Oleh Moh. Bahri, S.Pd.I., SH
(Anggota DPRD Prov. Banten, Fraksi Gerindra, dan Presidium MD KAHMI Kab.Tangerang)
MAULANA Jalaludin Rumi saat ditanya musik jenis apa yang haram? Sang sufi menjawab: musik yang berasal dari suara sendok dan piring di meja makan orang kaya, yang terdengar oleh orang miskin yang kelaparan.
Paragraf di atas memang sebentuk satire. Sindiran halus untuk dua hal yang kontras. Tentang “yang berkelebihan” dan “yang berkekurangan”. Sekaligus menohok kita tentang masalah kepedulian.
Poin ini, yakni kepedulian, yang wajib menguat lebih ketat. Bukankah saat ini musibah nyaris tak lagi pilih-pilih?
Bangsa kita didera aneka prahara. Di darat, laut, udara! Pesawat Sriwijaya Air yang jatuh di awal tahun. Banjir, longsor, gempa, erupsi gunung berapi, terorisme, pandemi, dan baru-baru saja: tenggelamnya KRI Nanggala 402.
Jelas korban yang terkena bisa siapa saja. Miskin, kaya, khalayak jelata, prajurit, pejabat, pengusaha, dosen, mahasiswa dan semua!
Skala musibah pun selalu mengguncang. Tak alang kepalang.
Al-Qur’an memberikan perspektif tegas, bahwa musibah hanya terjadi atas izin Allah (At Taghabun, Ayat 11). Prahara yang membawa duka, juga bisa berbentuk sebagai ujian, teguran, untuk mengasah kualitas keimanan (Al Ankabut, Ayat 2-3 ).
Istimewanya, Al-Qur’an tak melulu mengurai aspek musibah.
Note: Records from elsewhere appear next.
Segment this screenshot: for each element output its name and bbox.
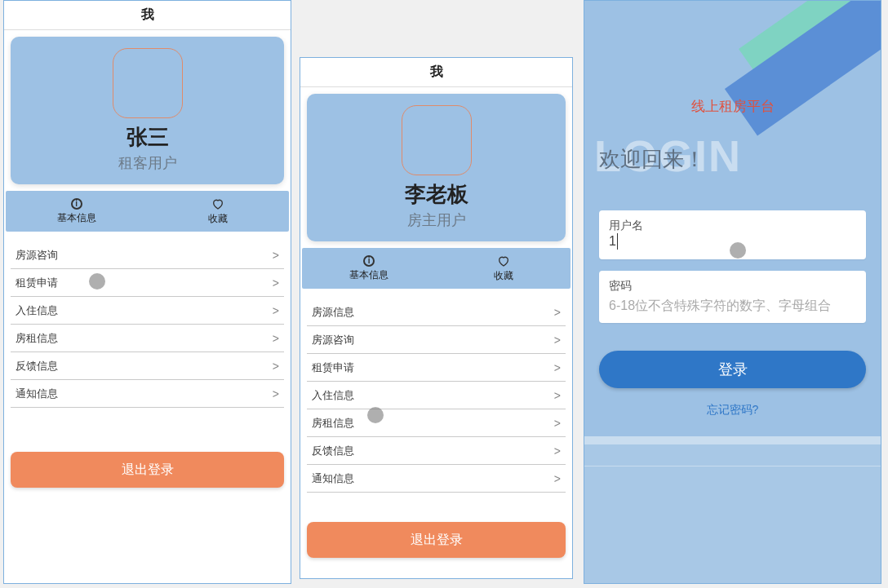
heart-icon [497,254,510,267]
tab-label: 基本信息 [349,268,388,282]
list-item[interactable]: 房源信息> [307,298,566,326]
list-item-label: 房租信息 [16,331,58,346]
logout-button[interactable]: 退出登录 [11,452,284,488]
avatar[interactable] [113,48,183,118]
password-field[interactable]: 密码 [599,271,866,323]
list-item[interactable]: 入住信息> [11,297,284,325]
user-role: 房主用户 [407,210,466,230]
chevron-right-icon: > [554,334,561,347]
chevron-right-icon: > [273,276,279,290]
screen-tenant-profile: 我 张三 租客用户 基本信息 收藏 房源咨询>租赁申请>入住信息>房租信息>反馈… [3,0,291,584]
list-item-label: 入住信息 [312,388,354,403]
list-item-label: 反馈信息 [312,444,354,458]
list-item[interactable]: 通知信息> [11,380,284,408]
text-caret-icon [617,233,618,250]
list-item[interactable]: 租赁申请> [11,269,284,297]
chevron-right-icon: > [554,389,561,402]
chevron-right-icon: > [273,360,279,373]
list-item[interactable]: 通知信息> [307,465,566,493]
tab-label: 收藏 [494,269,513,283]
avatar[interactable] [402,105,472,175]
list-item[interactable]: 房租信息> [307,409,566,437]
profile-tabs: 基本信息 收藏 [6,191,289,232]
user-name: 李老板 [405,180,468,209]
brand-title: 线上租房平台 [599,97,866,116]
list-item-label: 房源咨询 [312,333,354,347]
menu-list: 房源信息>房源咨询>租赁申请>入住信息>房租信息>反馈信息>通知信息> [307,298,566,493]
tab-label: 基本信息 [57,211,96,225]
password-input[interactable] [609,298,856,313]
list-item-label: 反馈信息 [16,359,58,374]
list-item[interactable]: 租赁申请> [307,354,566,382]
profile-tabs: 基本信息 收藏 [302,248,571,289]
list-item-label: 房源信息 [312,305,354,320]
chevron-right-icon: > [273,332,279,345]
list-item-label: 租赁申请 [312,360,354,375]
logout-button[interactable]: 退出登录 [307,522,566,558]
tab-favorites[interactable]: 收藏 [437,248,571,289]
user-role: 租客用户 [118,153,177,173]
list-item[interactable]: 反馈信息> [11,352,284,380]
list-item-label: 通知信息 [312,471,354,486]
tab-favorites[interactable]: 收藏 [148,191,290,232]
page-title: 我 [4,1,291,30]
list-item-label: 租赁申请 [16,276,58,290]
list-item[interactable]: 反馈信息> [307,437,566,465]
list-item[interactable]: 房源咨询> [307,326,566,354]
info-icon [71,198,82,210]
chevron-right-icon: > [554,361,561,374]
list-item-label: 房租信息 [312,416,354,431]
chevron-right-icon: > [273,249,279,262]
login-button[interactable]: 登录 [599,351,866,388]
tab-basic-info[interactable]: 基本信息 [6,191,148,232]
info-icon [363,255,375,267]
screen-landlord-profile: 我 李老板 房主用户 基本信息 收藏 房源信息>房源咨询>租赁申请>入住信息>房… [300,57,573,579]
screen-login: 线上租房平台 LOGIN 欢迎回来！ 用户名 1 密码 登录 忘记密码? [584,0,881,584]
user-name: 张三 [127,123,169,152]
menu-list: 房源咨询>租赁申请>入住信息>房租信息>反馈信息>通知信息> [11,241,284,408]
login-footer-decoration [584,436,881,583]
profile-card: 张三 租客用户 [11,37,284,184]
chevron-right-icon: > [273,387,279,400]
chevron-right-icon: > [554,472,561,485]
tab-basic-info[interactable]: 基本信息 [302,248,437,289]
list-item[interactable]: 入住信息> [307,382,566,409]
chevron-right-icon: > [554,306,561,319]
welcome-text: 欢迎回来！ [599,135,866,174]
list-item[interactable]: 房源咨询> [11,241,284,269]
page-title: 我 [300,58,572,87]
tab-label: 收藏 [208,212,228,226]
field-label: 用户名 [609,219,856,233]
chevron-right-icon: > [554,417,561,430]
list-item-label: 通知信息 [16,387,58,401]
forgot-password-link[interactable]: 忘记密码? [599,403,866,418]
list-item-label: 房源咨询 [16,248,58,263]
list-item-label: 入住信息 [16,303,58,318]
chevron-right-icon: > [554,444,561,458]
chevron-right-icon: > [273,304,279,317]
heart-icon [211,197,224,210]
list-item[interactable]: 房租信息> [11,325,284,352]
profile-card: 李老板 房主用户 [307,94,566,241]
username-field[interactable]: 用户名 1 [599,210,866,259]
username-value: 1 [609,234,616,249]
field-label: 密码 [609,279,856,294]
Melainkan juga sikap terbaik menghadapinya. Yakni agar kita kian meneguhkan kesabaran (Ali Imron, Ayat 200). Seraya menuntun kita agar meminta pertolongan Allah dengan sabar dan shalat (Al Baqarah, Ayat 45).
Inilah peta jalan menghadapi musibah versi Al-Qur’an.
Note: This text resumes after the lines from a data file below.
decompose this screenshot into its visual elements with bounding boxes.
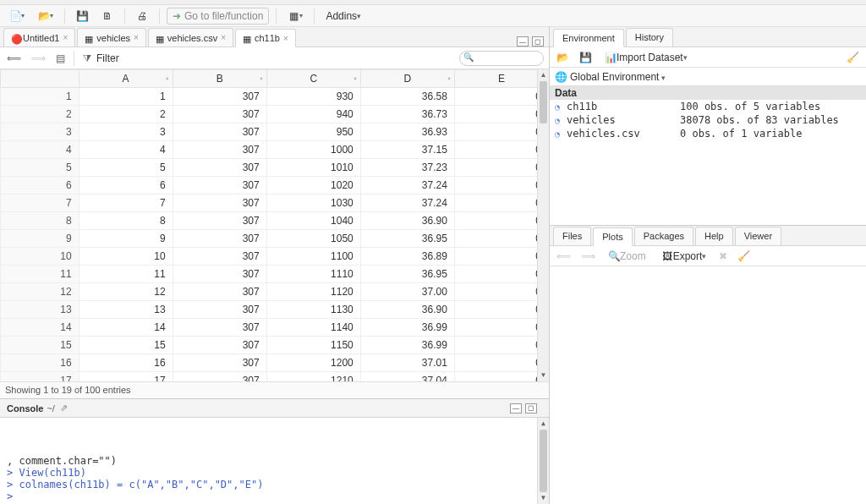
cell[interactable]: 1120 [266,283,360,301]
cell[interactable]: 930 [266,88,360,106]
cell[interactable]: 1040 [266,212,360,230]
plot-prev-button[interactable]: ⟸ [555,249,573,264]
cell[interactable]: 307 [173,141,266,159]
cell[interactable]: 0 [454,319,548,337]
table-row[interactable]: 66307102037.240 [1,177,549,194]
plots-tab-files[interactable]: Files [553,227,591,245]
close-icon[interactable]: × [134,33,139,42]
cell[interactable]: 36.95 [360,230,454,248]
table-row[interactable]: 1515307115036.990 [1,337,549,354]
cell[interactable]: 5 [79,159,173,177]
cell[interactable]: 1110 [266,266,360,283]
save-button[interactable]: 💾 [72,8,92,25]
console-popout-icon[interactable]: ⇗ [60,403,68,414]
goto-file-function-input[interactable]: ➜Go to file/function [167,8,269,25]
cell[interactable]: 0 [454,230,548,248]
cell[interactable]: 36.73 [360,106,454,123]
cell[interactable]: 307 [173,354,266,372]
plots-tab-help[interactable]: Help [695,227,733,245]
table-row[interactable]: 1616307120037.010 [1,354,549,372]
env-item-vehicles-csv[interactable]: ◔vehicles.csv0 obs. of 1 variable [550,127,866,140]
export-button[interactable]: 🖼Export [657,248,711,265]
cell[interactable]: 0 [454,283,548,301]
cell[interactable]: 1130 [266,301,360,319]
close-icon[interactable]: × [221,33,226,42]
cell[interactable]: 36.93 [360,123,454,141]
cell[interactable]: 13 [79,301,173,319]
cell[interactable]: 37.24 [360,194,454,212]
cell[interactable]: 0 [454,337,548,354]
forward-button[interactable]: ⟹ [30,51,47,66]
cell[interactable]: 0 [454,141,548,159]
cell[interactable]: 14 [79,319,173,337]
cell[interactable]: 36.90 [360,301,454,319]
plot-next-button[interactable]: ⟹ [579,249,597,264]
plots-tab-packages[interactable]: Packages [634,227,693,245]
cell[interactable]: 307 [173,194,266,212]
cell[interactable]: 1140 [266,319,360,337]
remove-plot-button[interactable]: ✖ [717,249,729,264]
cell[interactable]: 0 [454,88,548,106]
env-item-ch11b[interactable]: ◔ch11b100 obs. of 5 variables [550,100,866,113]
cell[interactable]: 0 [454,266,548,283]
cell[interactable]: 17 [79,372,173,382]
col-header-A[interactable]: A [79,70,173,88]
cell[interactable]: 0 [454,212,548,230]
addins-button[interactable]: Addins [321,8,365,25]
cell[interactable]: 1010 [266,159,360,177]
cell[interactable]: 307 [173,301,266,319]
cell[interactable]: 36.90 [360,212,454,230]
cell[interactable]: 36.58 [360,88,454,106]
print-button[interactable]: 🖨 [132,8,152,25]
cell[interactable]: 36.99 [360,337,454,354]
cell[interactable]: 3 [79,123,173,141]
cell[interactable]: 2 [79,106,173,123]
cell[interactable]: 11 [79,266,173,283]
cell[interactable]: 307 [173,248,266,266]
cell[interactable]: 0 [454,301,548,319]
col-header-C[interactable]: C [266,70,360,88]
cell[interactable]: 307 [173,266,266,283]
cell[interactable]: 307 [173,177,266,194]
popout-button[interactable]: ▤ [54,51,67,66]
scroll-thumb[interactable] [540,81,547,123]
clear-workspace-button[interactable]: 🧹 [845,50,861,65]
save-workspace-button[interactable]: 💾 [578,50,594,65]
cell[interactable]: 307 [173,159,266,177]
close-icon[interactable]: × [63,33,68,42]
cell[interactable]: 37.23 [360,159,454,177]
expand-icon[interactable]: ◔ [555,102,563,112]
cell[interactable]: 307 [173,372,266,382]
cell[interactable]: 37.24 [360,177,454,194]
cell[interactable]: 1020 [266,177,360,194]
expand-icon[interactable]: ◔ [555,116,563,125]
cell[interactable]: 6 [79,177,173,194]
cell[interactable]: 36.95 [360,266,454,283]
cell[interactable]: 0 [454,354,548,372]
source-tab-vehicles-csv[interactable]: ▦vehicles.csv× [148,28,233,47]
cell[interactable]: 307 [173,283,266,301]
env-tab-history[interactable]: History [626,28,673,47]
table-row[interactable]: 1717307121037.040 [1,372,549,382]
cell[interactable]: 15 [79,337,173,354]
cell[interactable]: 0 [454,177,548,194]
table-row[interactable]: 1212307112037.000 [1,283,549,301]
clear-plots-button[interactable]: 🧹 [736,249,752,264]
cell[interactable]: 1030 [266,194,360,212]
col-header-E[interactable]: E [454,70,548,88]
scroll-down-arrow[interactable]: ▼ [538,370,549,381]
cell[interactable]: 1000 [266,141,360,159]
cell[interactable]: 950 [266,123,360,141]
table-row[interactable]: 1313307113036.900 [1,301,549,319]
zoom-button[interactable]: 🔍Zoom [604,248,650,265]
search-input[interactable] [459,51,544,66]
table-row[interactable]: 1414307114036.990 [1,319,549,337]
grid-view-button[interactable]: ▦▾ [283,8,307,25]
minimize-pane-button[interactable]: — [517,36,529,47]
col-header-B[interactable]: B [173,70,266,88]
cell[interactable]: 4 [79,141,173,159]
table-row[interactable]: 2230794036.730 [1,106,549,123]
cell[interactable]: 37.00 [360,283,454,301]
import-dataset-button[interactable]: 📊Import Dataset [600,49,692,66]
table-row[interactable]: 3330795036.930 [1,123,549,141]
Sementara kerangka panduannya adalah: jangan takut dan jangan bersedih atas segala cobaan (At Taubah, Ayat 40). Dan bila kita bersikap reaktif negatif, maka Al-Qur’an menyindir kita sebagai “manusia tukang mengeluh (Al Ma’arij, Ayat 19-21).
Begitu sistematis “alur pikir” Al-Qur’an atas musibah. Memberi penjelasan dari aspek definisi, teori, dan solusi. Inilah salah satu kehebatan Al-Qur’an, yang menurut Prof. Dr. Quraish Shihab, selalu memuaskan otak dan hati.
Kaidah ilmu pun memiliki kerangka yang mirip. Para psikolog dan ahli ilmu jiwa, memastikan bahwa mereka yang bersabar, tabah, terus optimis, dan peduli sesama, adalah yang paling mampu untuk menghadapi musibah.
Sebaliknya, individu atau kelompok yang lembek, pengecut, dan mudah marah atas musibah, paling membinasakan (untuk diri dan sekelilingnya).
Victor Frankl dalam buku Mans Search Meaning (Manusia Mencari Makna), menyebut ini sebagai daya proses adaptasi jiwa.
Manusia yang bisa bertahan di tengah musibah adalah mereka yang terus mengerjakan kebaikan-kebaikan (meski terlihat sepele).
Merawat kebaikan hati (dengan tidak dengki). Merawat kebaikan tindakan (menolong sesama yang juga tertimpa bencana). Merawat harapan (percaya ada sisi baik, hikmah di balik musibah).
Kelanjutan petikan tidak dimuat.